I hope law professors smarmy action against the military fails and Justice Scalia blasts them in a heavy-handed majority opinion for their disrespect of the law and our military.

Confirm Alito Coalition

Tuesday, November 15th, 2005

I know I’m a little late in joining the Confirm Alito Coalition, but better late than never.

As previously stated, I strongly support Alito’s confirmation to the United States Supreme Court.

Supporting Alito

Thursday, November 3rd, 2005

Robert Bork makes his case why conservatives should support Judge Alito for the Supreme Court:

We may be confident, I think, that a Justice Alito, like Chief Justice John Roberts, will not vote to create new and hitherto unsuspected constitutional rights. He will not share the extreme liberationist philosophy, one of the hangovers from the 1960s, that characterizes the current Court majority. But, also like Roberts, we do not know whether he will vote to overturn the worst constitutional travesties of the past.

. . .

[Having Alito and Roberts] would in itself be a vast improvement over the imperialistic Court majority’s drive to remake American culture and morality.

I agree.

9th Circuit Does it Again

Thursday, November 3rd, 2005

RedState contributor Erick highlights yet another distressing decision by the 9th Circuit Court of Appeals. In Fields v. Palmdale School Dist., a three judge panel unanimously held that parents do not have a fundamental constitutional right to serve as

the exclusive provider of information regarding the sexual matters to their children, either independent of their right to direct the upbringing and education of their children or encompassed by it. (court’s emphasis)
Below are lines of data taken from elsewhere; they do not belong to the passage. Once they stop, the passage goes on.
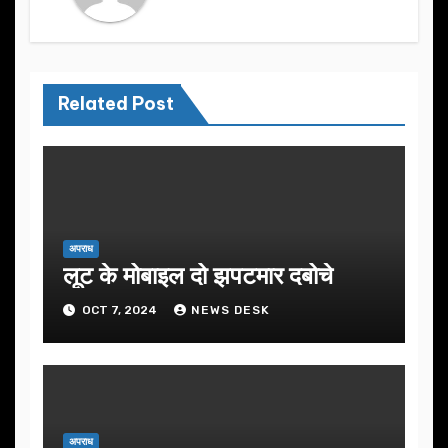
Related Post
अपराध
लूट के मोबाइल दो झपटमार दबोचे
OCT 7, 2024
NEWS DESK
अपराध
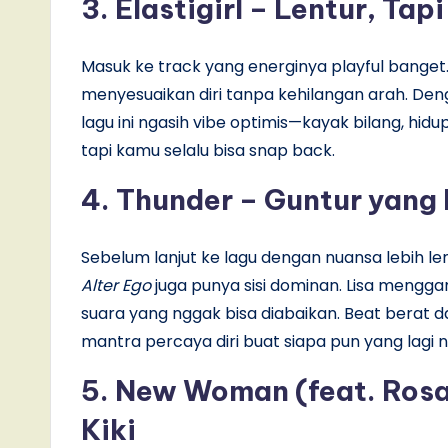
3. Elastigirl – Lentur, T
Masuk ke track yang energinya playful bange
menyesuaikan diri tanpa kehilangan arah. Den
lagu ini ngasih vibe optimis—kayak bilang, hi
tapi kamu selalu bisa snap back.
4. Thunder – Guntur yang
Sebelum lanjut ke lagu dengan nuansa lebih 
Alter Ego
juga punya sisi dominan. Lisa mengga
suara yang nggak bisa diabaikan. Beat berat dan
mantra percaya diri buat siapa pun yang lagi 
5. New Woman (feat. Rosal
Kiki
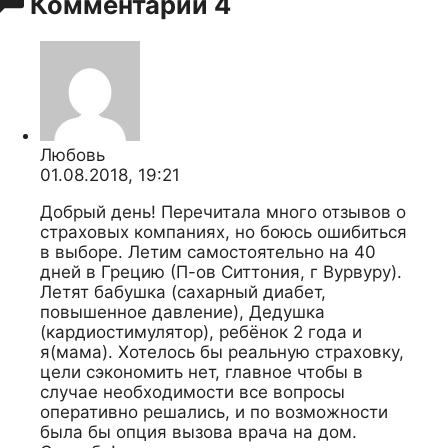
Комментарии
4
Любовь
01.08.2018, 19:21
Добрый день! Перечитала много отзывов о
страховых компаниях, но боюсь ошибиться
в выборе. Летим самостоятельно на 40
дней в Грецию (П-ов Ситтония, г Вурвуру).
Летят бабушка (сахарный диабет,
повышенное давление), Дедушка
(кардиостимулятор), ребёнок 2 года и
я(мама). Хотелось бы реальную страховку,
цели сэкономить нет, главное чтобы в
случае необходимости все вопросы
оперативно решались, и по возможности
была бы опция вызова врача на дом.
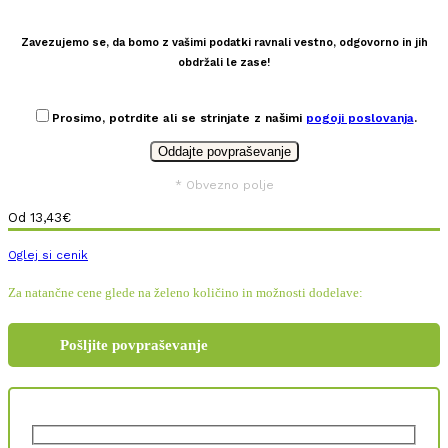
Zavezujemo se, da bomo z vašimi podatki ravnali vestno, odgovorno in jih
obdržali le zase!
Prosimo, potrdite ali se strinjate z našimi
pogoji poslovanja
.
* Obvezno polje
Od
13,43
€
Oglej si cenik
Za natančne cene glede na želeno količino in možnosti dodelave:
Pošljite povpraševanje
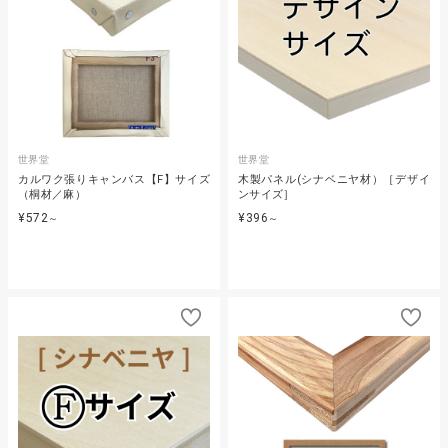
世界堂
世界堂
カルワク張りキャンバス【F】サイズ
木製パネル(シナベニヤ材）［デザイ
（桐材／麻）
ンサイズ］
¥572
¥396
～
～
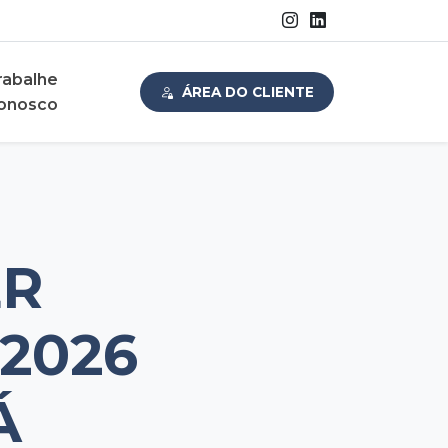
rabalhe
ÁREA DO CLIENTE
onosco
ER
2026
Á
What prompted such a ruling? Well, a graduate student convinced an elementary school to give out a questionaire to kids regarding their mental health. A disclosure and permission letter was sent to parents, but that letter omitted any reference to questions of a sexual nature. For example Question #22 asked students ages 7 to 10 to rate how often they are “Thinking about touching other people’s parts” and Question #47 “Can’t stop thinking about sex.” Disgusting.

The school’s decision to blindside the parents bothers me more than the 9th Circuit decision. I would agree that parents do not have a constitutional fundamental right to direct what their children learn inside the school. Prudentially, that would clog the courts with lawsuits and frankly, the local level is where parents need to attack the rampant liberalism that pervades the public schools. Moreover, such a right would only be found using in the made-up jurisprudence called substantive due process, which is not in the Constitution.

However, I am bothered by this statement by Judge Reinhardt regarding education’s purpose:

[E]ducation is not merely about teaching the basics of reading, writing, and arithmetic. Education serves higher civic and social functions, including the rearing of children into healthy, productive, and responsible adults and the cultivation of talented and qualified leaders of diverse backgrounds.

What? Isn’t education about teachers teaching and students learning about english, American history, and mathematics? Note how Judge Reinhardt kidnaps children from their parents and grants schools the parental responsibility of child rearing. Reinhardt’s revisionist definition permits a school to teach whatever they want because they are raising the children, not the parents. A little quiz on mental health lumped with sexual references is no exception.

Fields illustrates what liberals think schools are designed to accomplish and why the public education system seems more and more an indoctrinating day-time prison instead of an place where “reading, writing, and arithmetic” are taught.

UPDATE: More 9th Circuit reaction at Raging Right Wing Republican and Independent Conservative.